It is customary in the Netherlands for developers to pay land owners [in this case the municipality] when they start construction. Moreover, it is standard practice for developers not to start construction until a certain number of housing units are pre-sold. The original 2004 agreement contained a clause that SJB would start construction if 70% of the units were pre-sold. SJB intended to partly finance the project by pre-selling housing units. Because of delays in obtaining building permits and a slow-down in the housing market, SJB did not pre-sell enough units and, as a result, construction did not start. In 2010, the PPP decided to change the initial terms of the agreement and allow SJB to pay a smaller amount to the municipality. The Commission found that the change in the agreement and the lower amount constituted incompatible State aid. Under the 2004 agreement, the municipality appeared not to be liable for any market risk. Therefore, the Commission concluded that the municipality had no reason to accept a lower payment. The amount of aid that had to be recovered was estimated at EUR 6.9 million. The table below is from the Commission decision and shows how the Commission arrived at the amount of EUR 6.9 million.
The municipality claimed that it had acted as a private investor and that SJB bore an equal reduction in revenue. In other words, the issue at hand was whether the 2010 agreement was MEIP conform.
Transfer of state resources
The General Court examined, first, whether the agreement of 2010 resulted in a transfer of state resources. The Commission claimed in its decision that since the municipality owned 50% of the PPP, no decision of the PPP could have been taken without its consent.
The Court first recalled three fundamental issues concerning transfer of state resources which were elaborated in the judgment of the Court of Justice in case C-399/10 P, Bouygues Telecom v Commission. First, there must be a reduction in the state budget or an increase in the liabilities or risks that burden that budget. Second, there must be a close link between the impact [i.e. the reduction of assets or increase in liabilities] on the state budget and the advantage that is conferred to an undertaking. Third, it is not necessary that the impact on the state budget is equivalent to the advantage that is conferred [paragraphs 70-71]. [It should be added that a fourth element that was included in the judgment of the Court of Justice in Bouygues v Commission was that several seemingly distinct measures can be subsumed to a single measure if they serve the same purpose and are chronologically close to each other.]
On the basis of the above principles and because the decision of the PPP could be attributed to the municipality, the General Court agreed with the Commission that the agreement of 2010 resulted in a transfer of state resources.
Existence of advantage and MEIP
After some preliminary observations, the General Court explained that in the case of sale of public land, the amount of aid is the difference between the market price of the land and the price at which it is actually sold. [Paragraph 77]
Then the Court found that the Commission made a serious mistake. It took the value of land in 2004 to be EUR 7.2 million on the basis of a valuation by an independent expert. However, in the Court’s view, the Dutch authorities did not accept that valuation as corresponding to the market price of the land [paragraph 81]. The Commission responded by pointing out that the exact market price was not relevant. What was relevant was the agreed price in the 2004 agreement. No private investor would accept a lower price six years later when it had secured a higher price through a contract [paragraph 83]. For this reason the Court had to examine whether a private investor in similar circumstances would have accepted such a change in the contract.

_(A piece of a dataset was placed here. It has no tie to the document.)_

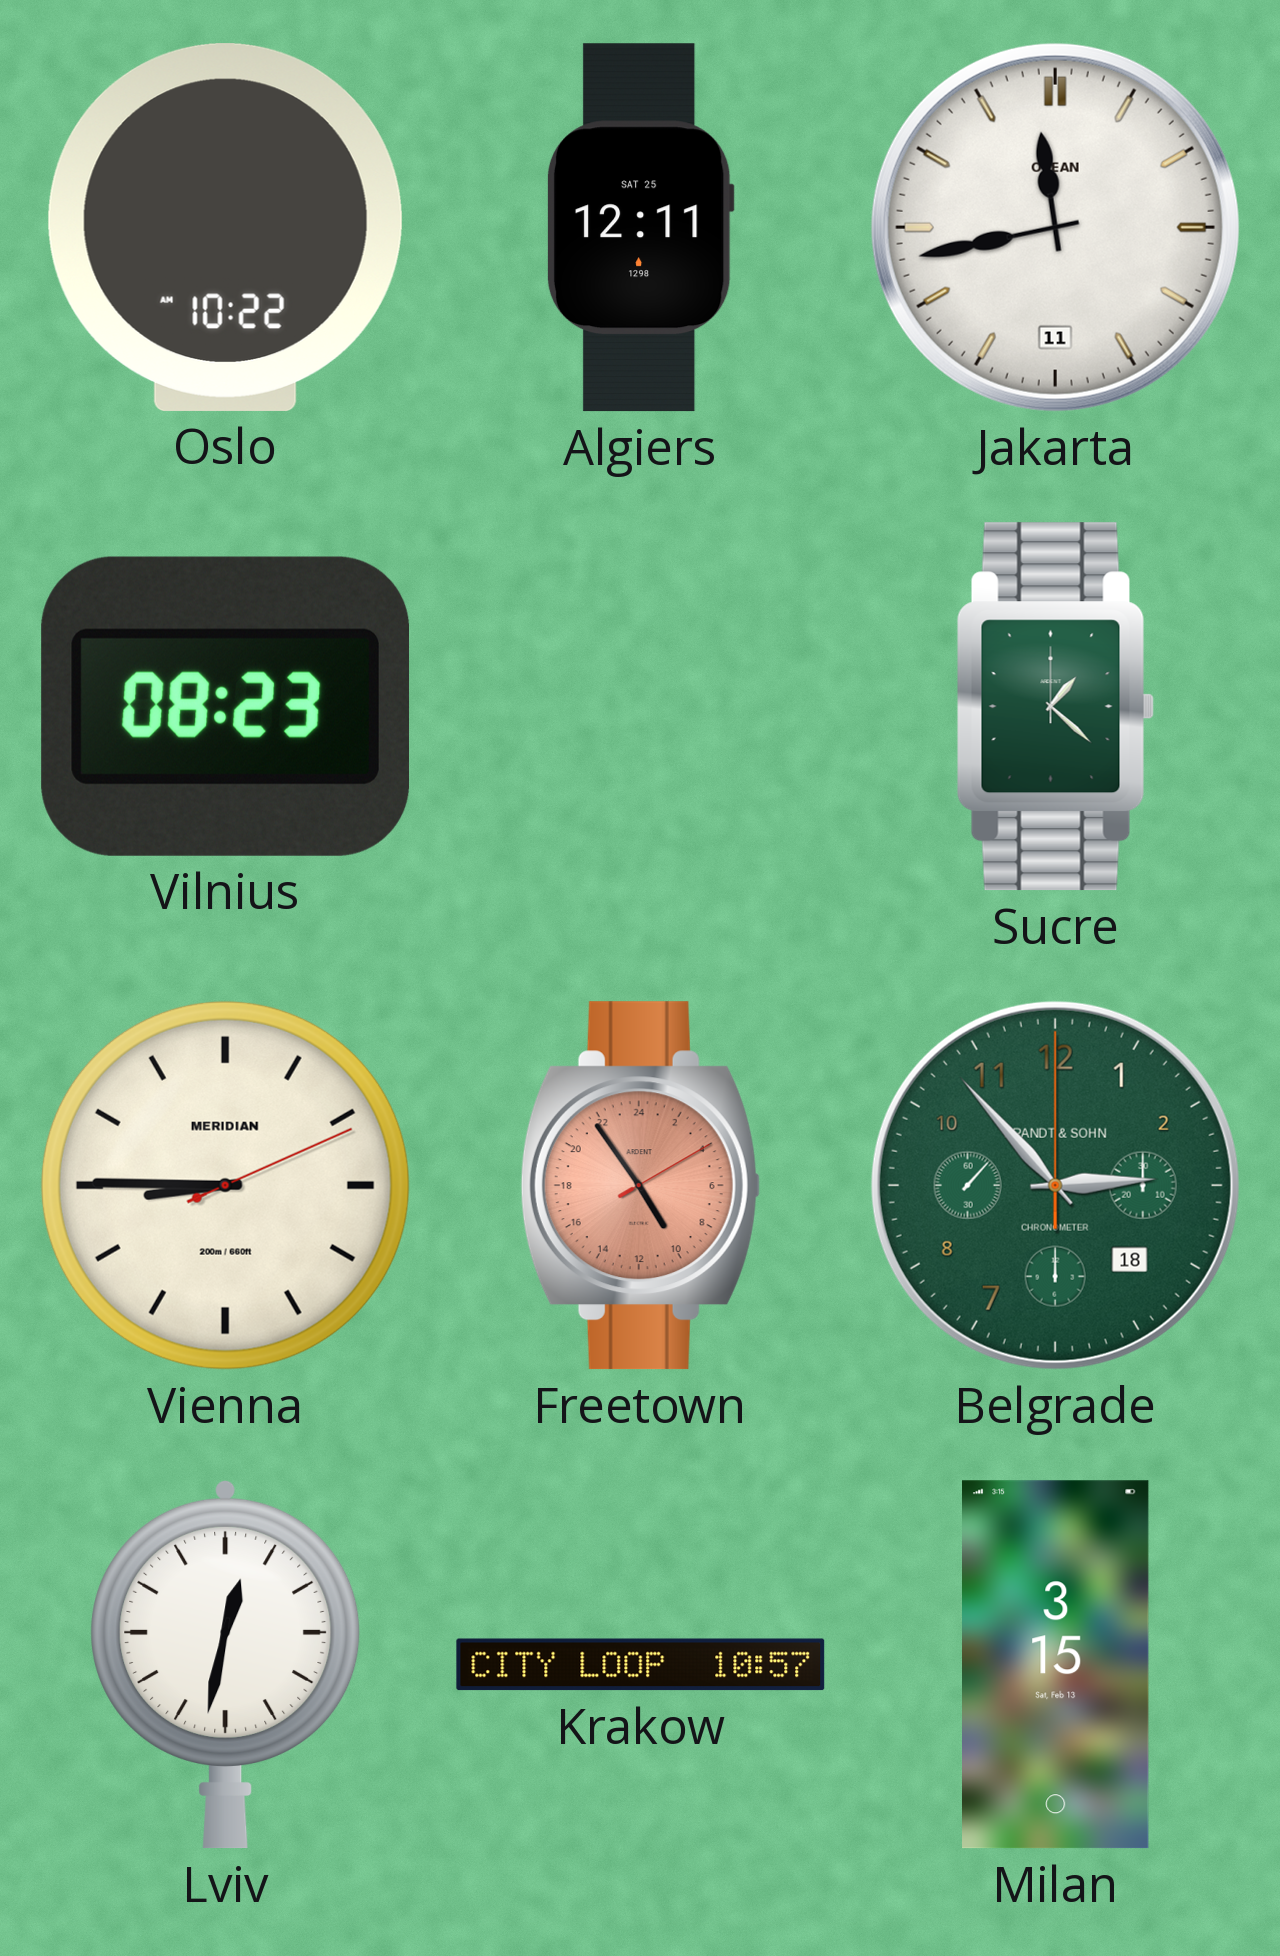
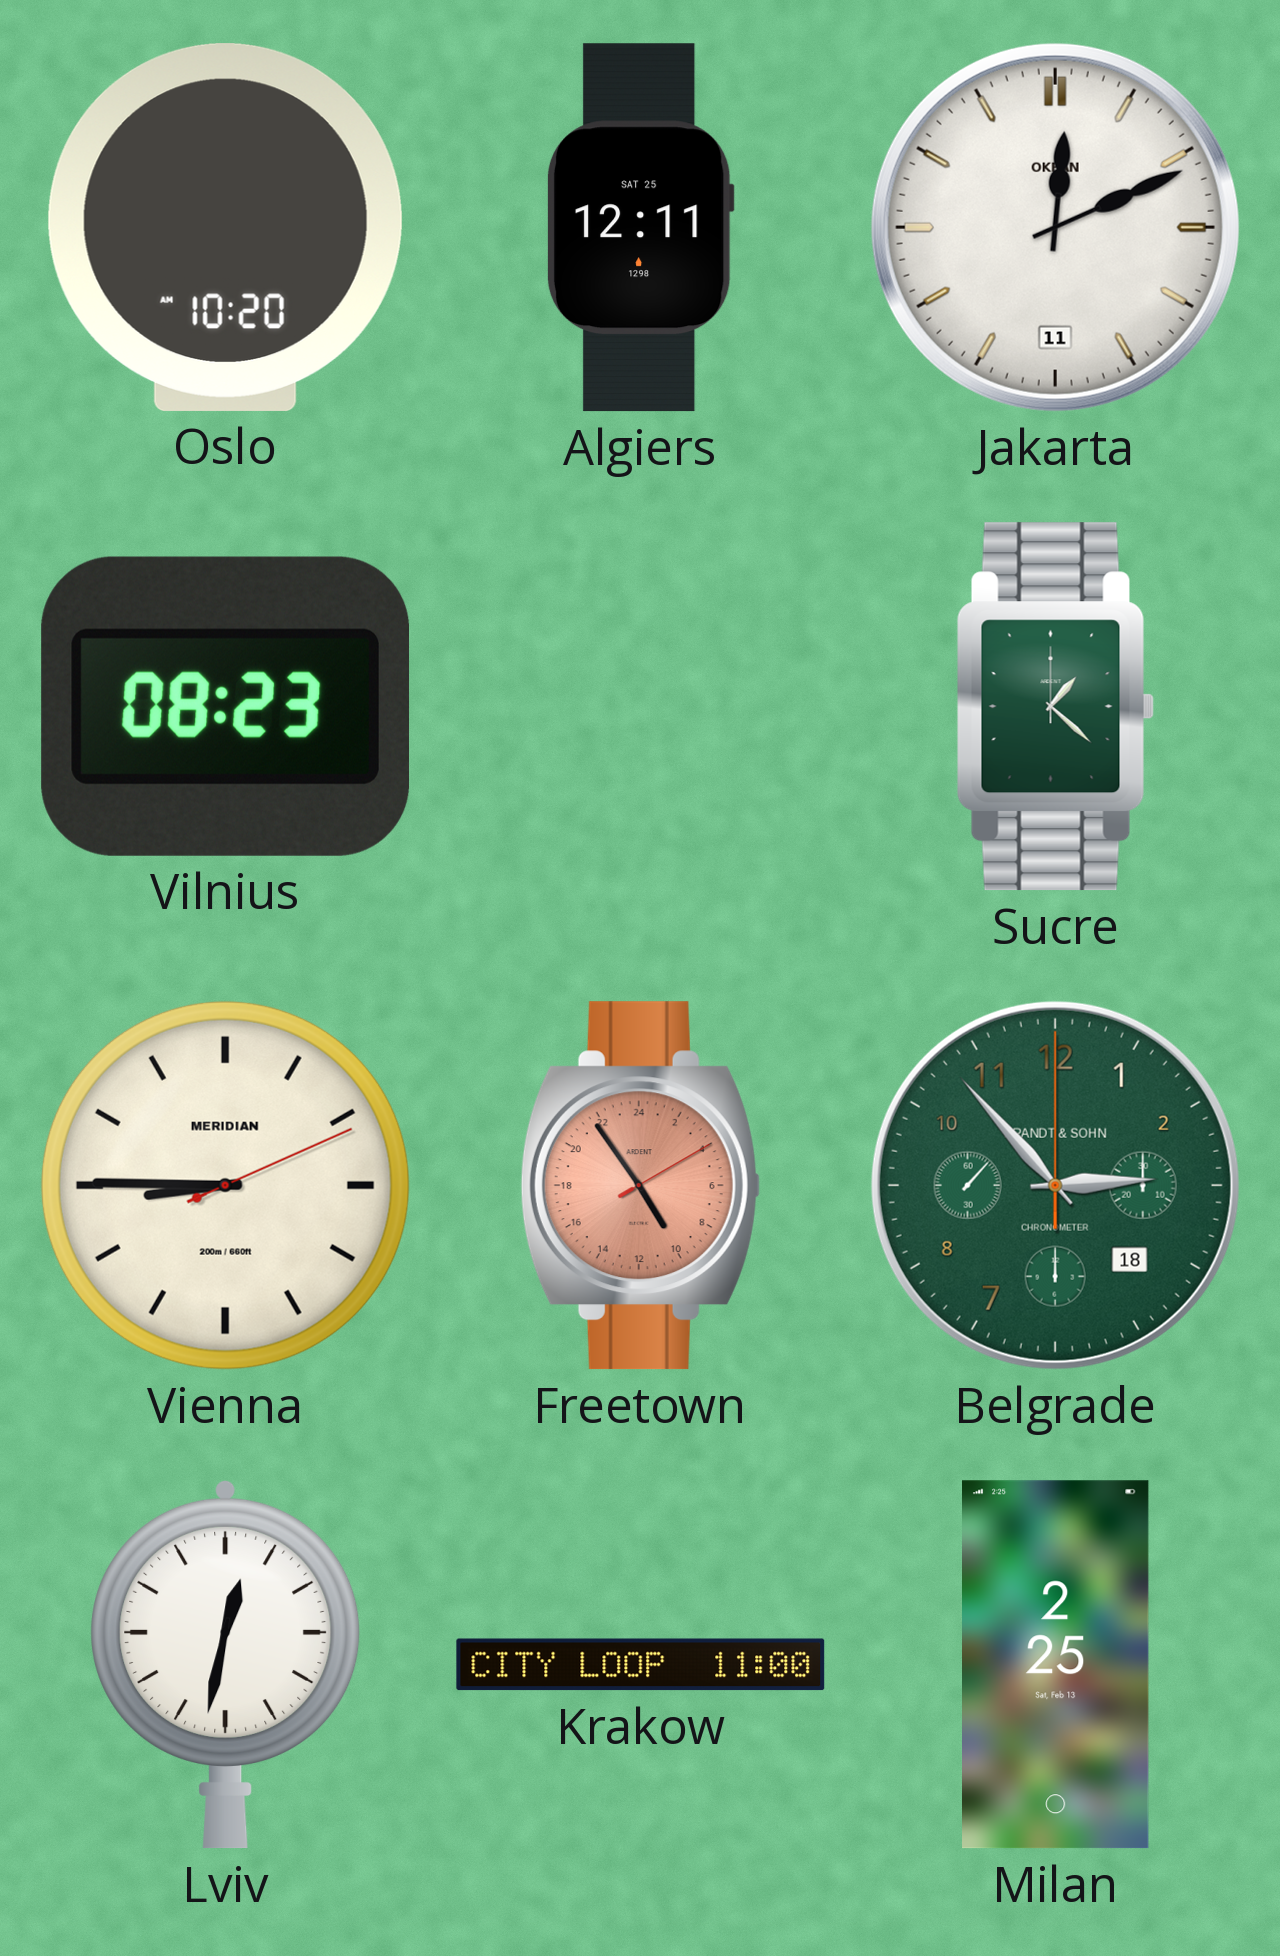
Oslo: 10:22 -> 10:20
Jakarta: 11:43 -> 12:11
Krakow: 10:57 -> 11:00
Milan: 3:15 -> 2:25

The General Court faulted again the Commission for not taking into account all the relevant facts at the time the 2010 agreement was signed. The Commission appeared to have ignored that SJB refused to proceed to the construction phase because it had invoked a number of escape clauses in the 2004 agreement concerning in particular delays in building permits. The Commission also appeared to neglect that the municipality had limited options because the building site was of little interest to other developers. [Paragraphs 98-108]
With respect to the latter point, the Commission counter-argued that a private investor would not be concerned about leaving a deserted area in the centre of town. If the municipality cared about the condition of its town centre it would act instead as a public authority. [Paragraph 109]
Although the General Court did not reject the argument concerning the interference of potential public policy objectives, it noted that the Commission did not try to examine whether the municipality would have an interest akin to that of a private investor in ensuring the speedy completion of the project so that it would expedite receipt of payment [paragraph 114]. In addition, the municipality would want to start receiving income as soon as possible from fees it could charge to owners of both commercial and residential space [paragraph 125].
For all of the above reasons, the General Court annulled the contested Commission decision.
It is worth summarising the reasoning of the General Court in faulting the Commission. The Court did not find that the municipality had acted like a private investor. It only concluded that the Commission failed to take into account all the relevant factors which could have influenced the decision of a private investor. These factors were:
i) the contractual escape clauses that were invoked by SJB,
ii) the limited options of the municipality to re-tender the project or find alternative uses for the land and
iii) the desire of the municipality to expedite the potential payments it could receive from completion of the project.
In other words, contractual constraints are a cost that an investor could legitimately pay to avoid. Bringing forward income streams is a benefit that an investor could legitimately pay to realise.